Playing the Field

As part of my job here at The Daily Herald (motto: “The Other ‘Church News'”), I go to a lot of plays and movies. This is a great thing to do for a living, of course, and I’m grateful to have the opportunity to see “Joseph and the Amazing Technicolor Dreamcoat” over and over again, as it makes me feel as though I’ve read the Old Testament.

You’d think all these shows would be a great dating opportunity — “great” being defined as “free” — but it has its drawbacks. For example, what if I’ve already been on a date with practically every girl I know and all parties involved have agreed that it would be best if I not ask them out again? What if some of these girls have even made this point via restraining order? I still have to go to the shows — I just don’t have anyone to take with me.

With the movies, it’s OK. I can usually find some male friend who wants to see a free movie. But for some reason, men won’t go to plays with other men. Movie theaters, fine. Play theaters, not fine. Even men who enjoy the theater won’t go with other men, for fear that somehow, merely by participating in the fine arts, they’ll become gay.

I can get a guy friend to go with me to a play only if I assure him that going with him is only slightly better than going by myself, and that I’ve asked every other person on Earth already.
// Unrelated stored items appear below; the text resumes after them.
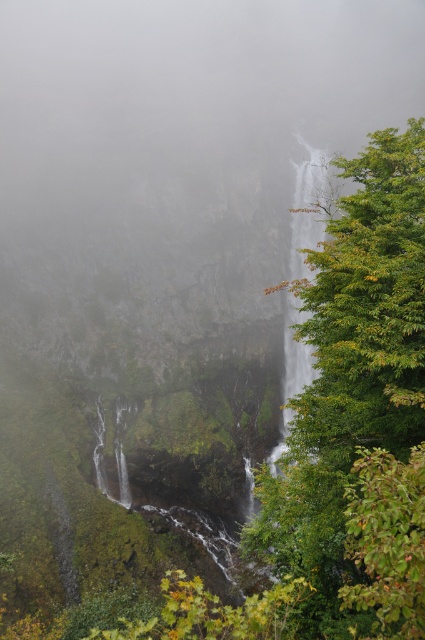 Is foggy mist at center above clear water at center?

Yes, foggy mist at center is above clear water at center.

Can you confirm if foggy mist at center is smaller than clear water at center?

Actually, foggy mist at center might be larger than clear water at center.

What are the coordinates of `foggy mist at center` in the screenshot? It's located at (175, 150).

Is foggy mist at center to the left of green leafy tree at right from the viewer's perspective?

Indeed, foggy mist at center is positioned on the left side of green leafy tree at right.

Between foggy mist at center and green leafy tree at right, which one has more height?

foggy mist at center is taller.

Where is `foggy mist at center`? foggy mist at center is located at coordinates (175, 150).

At what (x,y) coordinates should I click in order to perform the action: click on foggy mist at center. Please return your answer as a coordinate pair (x, y). Looking at the image, I should click on (175, 150).

In the scene shown: Between green leafy tree at right and clear water at center, which one has less height?

green leafy tree at right

Does green leafy tree at right come in front of clear water at center?

Yes, green leafy tree at right is closer to the viewer.

Measure the distance between point [342,362] and camera.

The distance of point [342,362] from camera is 26.96 feet.

I want to click on green leafy tree at right, so click(x=351, y=374). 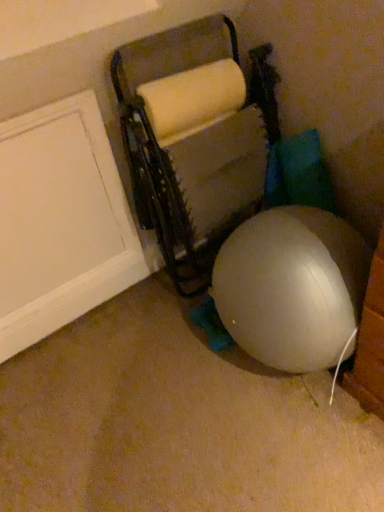 Question: Is matte gray bean bag chair at center taller than white matte door at left?

Choices:
 (A) yes
 (B) no

Answer: (A)

Question: Would you consider matte gray bean bag chair at center to be distant from white matte door at left?

Choices:
 (A) yes
 (B) no

Answer: (B)

Question: Is matte gray bean bag chair at center positioned with its back to white matte door at left?

Choices:
 (A) yes
 (B) no

Answer: (B)

Question: Considering the relative sizes of matte gray bean bag chair at center and white matte door at left in the image provided, is matte gray bean bag chair at center thinner than white matte door at left?

Choices:
 (A) no
 (B) yes

Answer: (A)

Question: Is the position of matte gray bean bag chair at center more distant than that of white matte door at left?

Choices:
 (A) yes
 (B) no

Answer: (B)

Question: Considering the relative sizes of matte gray bean bag chair at center and white matte door at left in the image provided, is matte gray bean bag chair at center bigger than white matte door at left?

Choices:
 (A) yes
 (B) no

Answer: (A)

Question: Can you confirm if white matte door at left is bigger than matte gray bean bag chair at center?

Choices:
 (A) yes
 (B) no

Answer: (B)

Question: Does white matte door at left have a lesser height compared to matte gray bean bag chair at center?

Choices:
 (A) no
 (B) yes

Answer: (B)

Question: Can you see white matte door at left touching matte gray bean bag chair at center?

Choices:
 (A) no
 (B) yes

Answer: (A)

Question: Would you say white matte door at left contains matte gray bean bag chair at center?

Choices:
 (A) yes
 (B) no

Answer: (B)

Question: Is white matte door at left smaller than matte gray bean bag chair at center?

Choices:
 (A) no
 (B) yes

Answer: (B)

Question: From the image's perspective, is white matte door at left above matte gray bean bag chair at center?

Choices:
 (A) yes
 (B) no

Answer: (B)

Question: Is matte gray bean bag chair at center wider or thinner than white matte door at left?

Choices:
 (A) thin
 (B) wide

Answer: (B)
In any other social situation, being someone’s last resort would be an insult. But not here. If they think I actually WANT them to go, they won’t do it.

The exception, of course, is the double date. Double dating is a way for men to hang out with each other, and even do questionable things like watch “The King and I,” without breaking any Guy Regulations. I feel sorry for the girls who get dragged on double dates, because they’re really just accessories so the guys can go out with each other. You’ll hear a guy say, “Hey, we should hang out sometime.” Then the other guy says, “Yeah, we should double.” It’s the same way girls say, “Let’s go to the mall: I’ll wear these shoes, you wear that dress.” Guys say, “Let’s go hang out: I’ll bring Susan, you bring Rebecca.”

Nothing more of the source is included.